→ **YOUR GOAL**: Without including the images, transcribe each record precisely as it appears below.

→ **MATERIAL PROVIDED**:
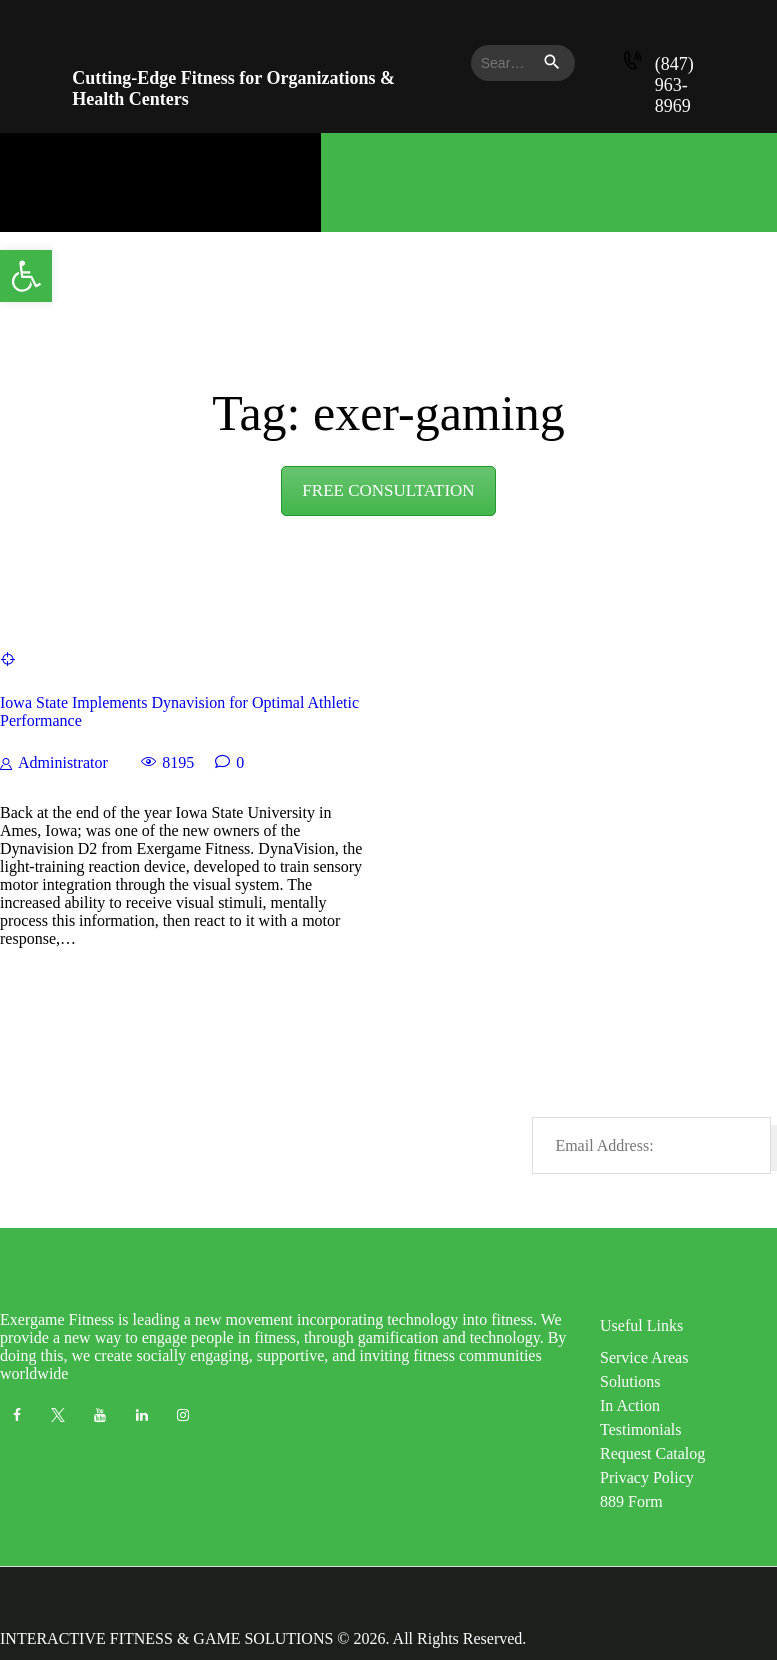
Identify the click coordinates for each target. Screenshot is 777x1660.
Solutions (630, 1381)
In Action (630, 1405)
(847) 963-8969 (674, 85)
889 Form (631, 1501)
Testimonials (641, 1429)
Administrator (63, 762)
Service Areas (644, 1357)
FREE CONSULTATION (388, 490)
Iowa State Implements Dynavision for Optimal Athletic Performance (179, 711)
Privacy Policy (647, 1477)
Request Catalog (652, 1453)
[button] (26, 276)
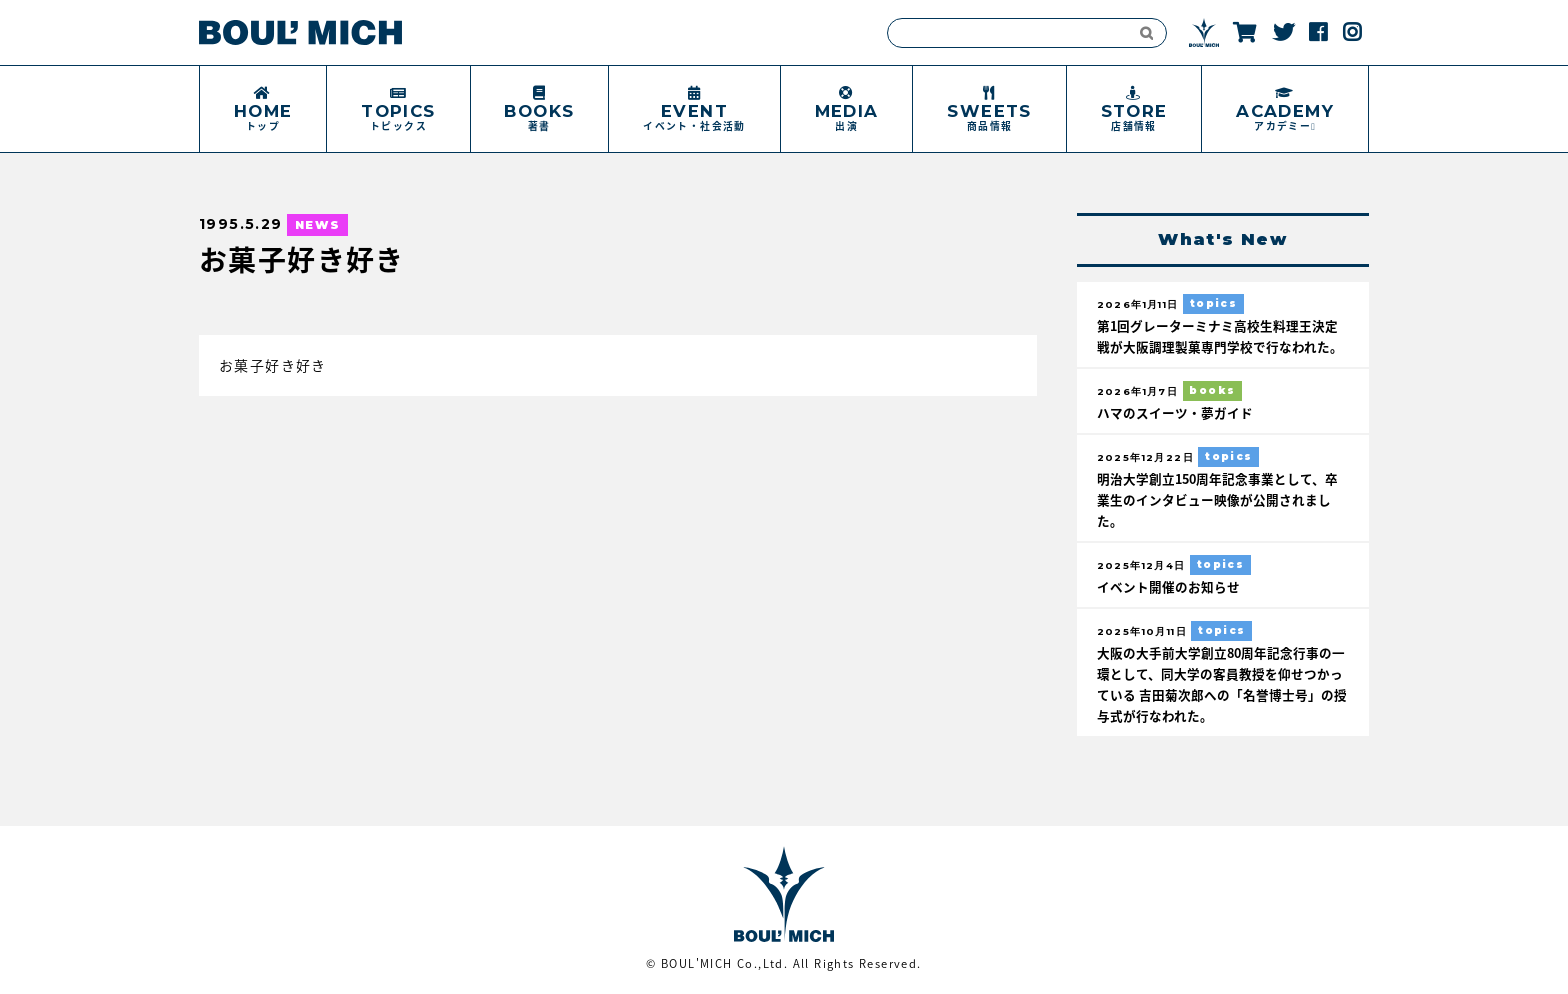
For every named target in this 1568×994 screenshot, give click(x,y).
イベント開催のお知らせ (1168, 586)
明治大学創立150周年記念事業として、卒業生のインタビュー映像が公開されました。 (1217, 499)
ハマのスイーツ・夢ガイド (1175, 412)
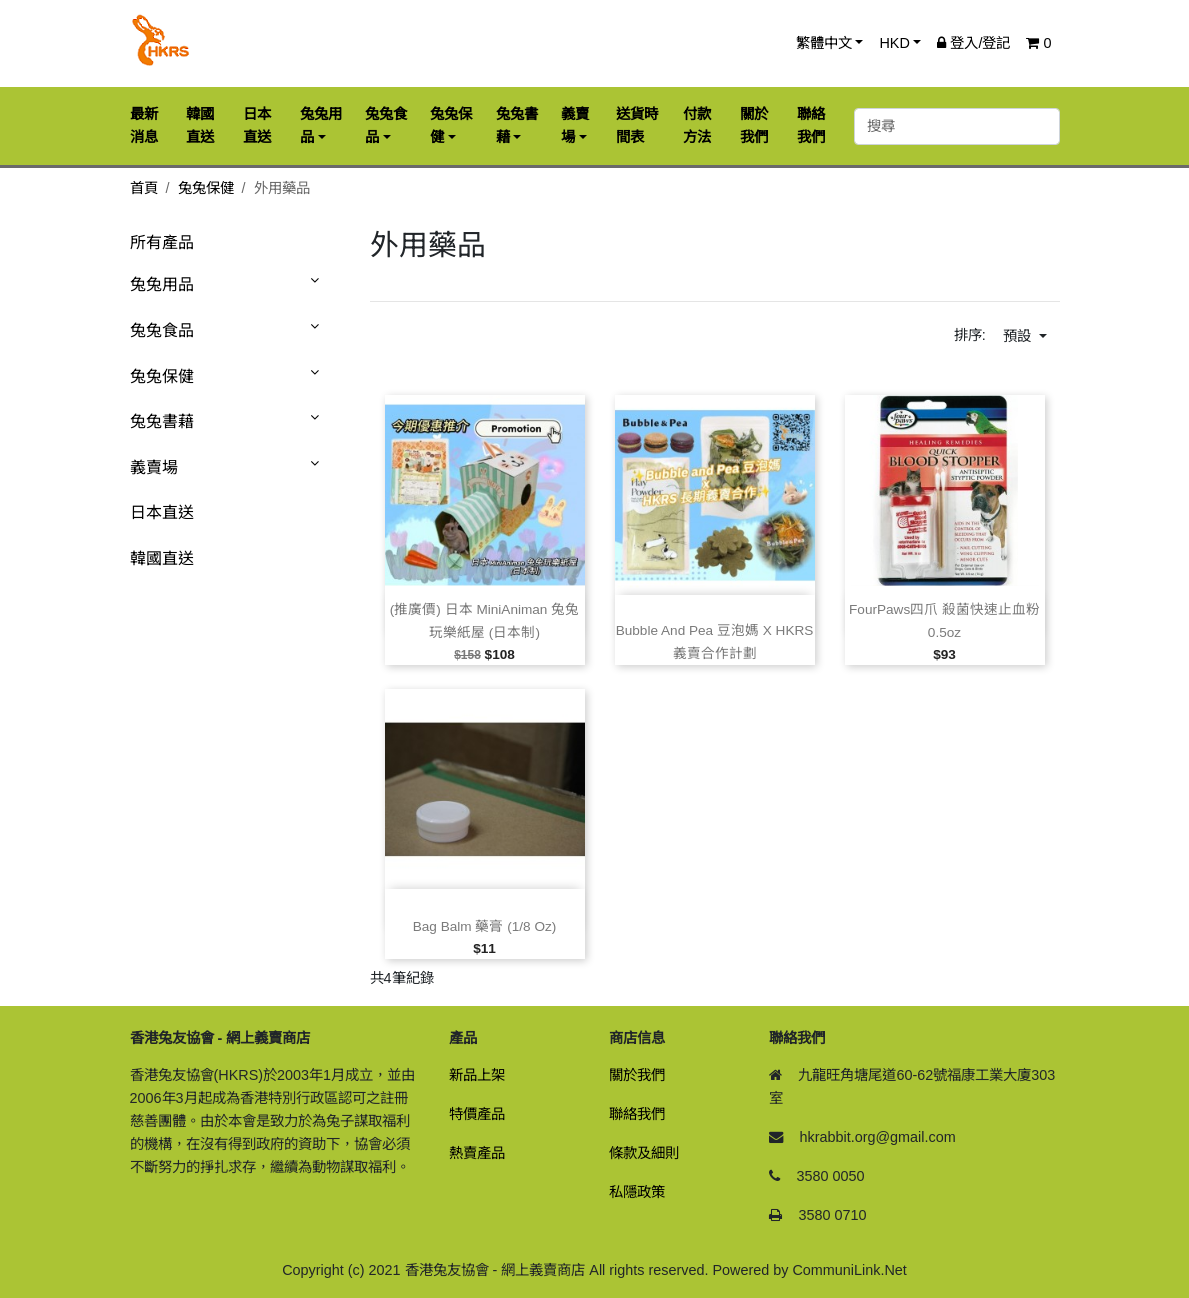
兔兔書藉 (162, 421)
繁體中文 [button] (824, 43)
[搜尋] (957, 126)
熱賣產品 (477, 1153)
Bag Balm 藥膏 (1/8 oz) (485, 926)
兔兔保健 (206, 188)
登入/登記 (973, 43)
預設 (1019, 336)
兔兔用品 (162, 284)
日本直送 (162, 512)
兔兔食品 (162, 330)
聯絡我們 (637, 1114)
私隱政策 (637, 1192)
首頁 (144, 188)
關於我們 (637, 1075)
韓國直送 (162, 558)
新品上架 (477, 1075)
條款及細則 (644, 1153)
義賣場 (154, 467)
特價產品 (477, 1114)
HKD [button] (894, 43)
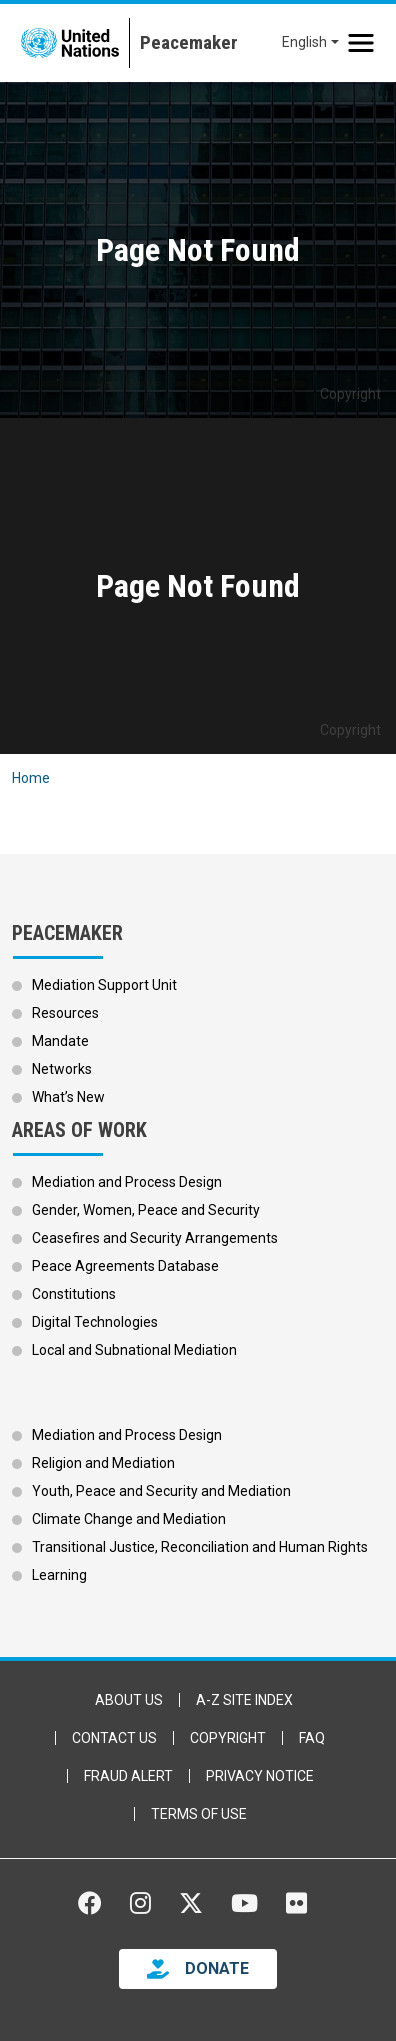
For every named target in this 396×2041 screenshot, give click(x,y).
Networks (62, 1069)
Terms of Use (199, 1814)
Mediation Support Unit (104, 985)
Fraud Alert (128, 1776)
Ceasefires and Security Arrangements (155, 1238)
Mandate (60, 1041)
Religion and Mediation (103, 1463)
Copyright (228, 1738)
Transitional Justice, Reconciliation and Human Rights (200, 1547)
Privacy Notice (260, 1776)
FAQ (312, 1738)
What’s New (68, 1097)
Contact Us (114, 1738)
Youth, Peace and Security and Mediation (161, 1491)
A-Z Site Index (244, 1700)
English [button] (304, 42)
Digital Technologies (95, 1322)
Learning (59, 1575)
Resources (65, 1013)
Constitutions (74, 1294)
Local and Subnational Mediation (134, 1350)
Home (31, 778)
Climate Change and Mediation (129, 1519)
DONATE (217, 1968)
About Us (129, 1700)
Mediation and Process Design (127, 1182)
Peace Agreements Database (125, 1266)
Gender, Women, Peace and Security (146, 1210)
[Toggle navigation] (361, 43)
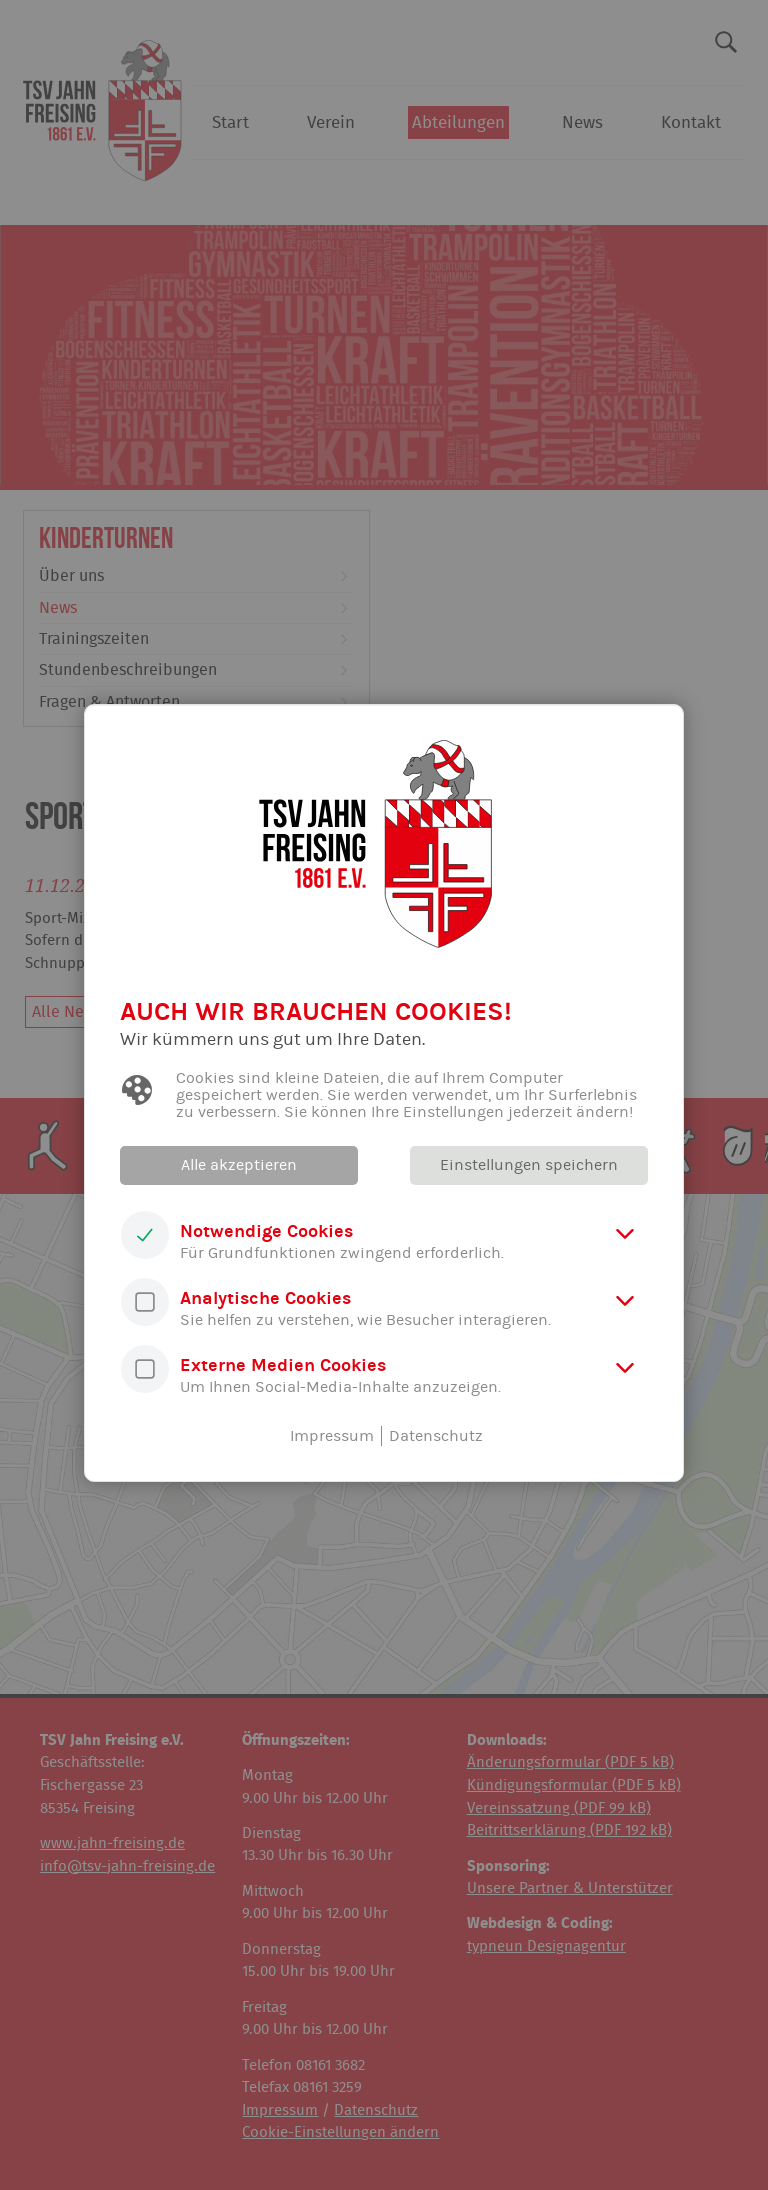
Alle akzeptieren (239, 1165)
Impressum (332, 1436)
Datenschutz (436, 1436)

→ **TASK RESPONSE**:
Identify the click coordinates for each target. Screenshot is 777x1660.
Solutions (630, 1381)
In Action (630, 1405)
(847) 963-8969 (674, 85)
889 Form (631, 1501)
Testimonials (641, 1429)
Administrator (63, 762)
Service Areas (644, 1357)
FREE CONSULTATION (388, 490)
Iowa State Implements Dynavision for Optimal Athletic Performance (179, 711)
Privacy Policy (647, 1477)
Request Catalog (652, 1453)
[button] (26, 276)
For every named target in this 1568×994 screenshot, give click(x,y).
イベント開催のお知らせ (1168, 586)
明治大学創立150周年記念事業として、卒業生のインタビュー映像が公開されました。 (1217, 499)
ハマのスイーツ・夢ガイド (1175, 412)
兔兔書藉 (162, 421)
繁體中文 [button] (824, 43)
[搜尋] (957, 126)
熱賣產品 (477, 1153)
Bag Balm 藥膏 (1/8 oz) (485, 926)
兔兔保健 (206, 188)
登入/登記 (973, 43)
預設 (1019, 336)
兔兔用品 (162, 284)
日本直送 (162, 512)
兔兔食品 (162, 330)
聯絡我們 (637, 1114)
私隱政策 (637, 1192)
首頁 (144, 188)
關於我們 (637, 1075)
韓國直送 (162, 558)
新品上架 (477, 1075)
條款及細則 (644, 1153)
義賣場 (154, 467)
特價產品 (477, 1114)
HKD [button] (894, 43)
For every named target in this 396×2041 screenshot, give click(x,y).
Networks (62, 1069)
Terms of Use (199, 1814)
Mediation Support Unit (104, 985)
Fraud Alert (128, 1776)
Ceasefires and Security Arrangements (155, 1238)
Mandate (60, 1041)
Religion and Mediation (103, 1463)
Copyright (228, 1738)
Transitional Justice, Reconciliation and Human Rights (200, 1547)
Privacy Notice (260, 1776)
FAQ (312, 1738)
What’s New (68, 1097)
Contact Us (114, 1738)
Youth, Peace and Security and Mediation (161, 1491)
A-Z Site Index (244, 1700)
English [button] (304, 42)
Digital Technologies (95, 1322)
Learning (59, 1575)
Resources (65, 1013)
Constitutions (74, 1294)
Local and Subnational Mediation (134, 1350)
Home (31, 778)
Climate Change and Mediation (129, 1519)
DONATE (217, 1968)
About Us (129, 1700)
Mediation and Process Design (127, 1182)
Peace Agreements Database (125, 1266)
Gender, Women, Peace and Security (146, 1210)
[Toggle navigation] (361, 43)
Alle akzeptieren (239, 1165)
Impressum (332, 1436)
Datenschutz (436, 1436)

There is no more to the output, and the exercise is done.